# Assignment
Please determine the number of lines in the material below that contain the word "estagiarios", and state it alone.
━━━━━━━━
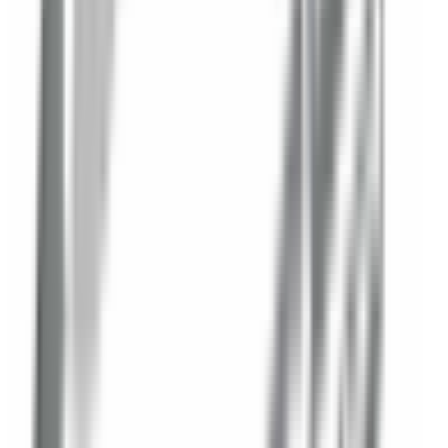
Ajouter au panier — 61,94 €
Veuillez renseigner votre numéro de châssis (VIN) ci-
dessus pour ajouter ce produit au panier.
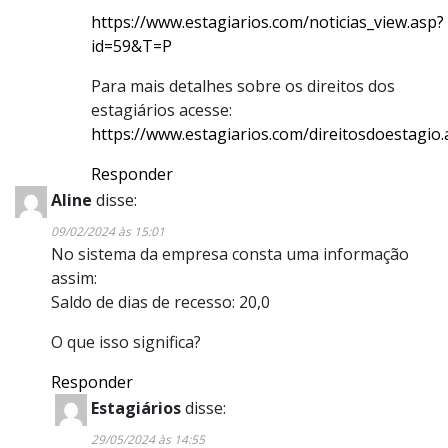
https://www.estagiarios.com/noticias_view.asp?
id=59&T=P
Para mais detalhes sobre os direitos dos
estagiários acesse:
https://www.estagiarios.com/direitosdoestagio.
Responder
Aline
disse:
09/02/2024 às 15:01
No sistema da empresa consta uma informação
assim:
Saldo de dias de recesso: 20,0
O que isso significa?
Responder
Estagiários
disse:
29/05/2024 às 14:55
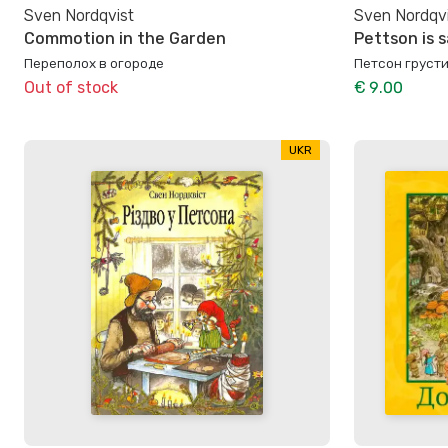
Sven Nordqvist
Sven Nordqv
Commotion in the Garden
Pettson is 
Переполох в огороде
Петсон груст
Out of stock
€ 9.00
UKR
━━━━━━━━
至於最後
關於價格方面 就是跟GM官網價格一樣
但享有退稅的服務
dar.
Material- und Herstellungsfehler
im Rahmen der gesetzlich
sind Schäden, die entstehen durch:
━━━━━━━━
# Answer to this exercise
2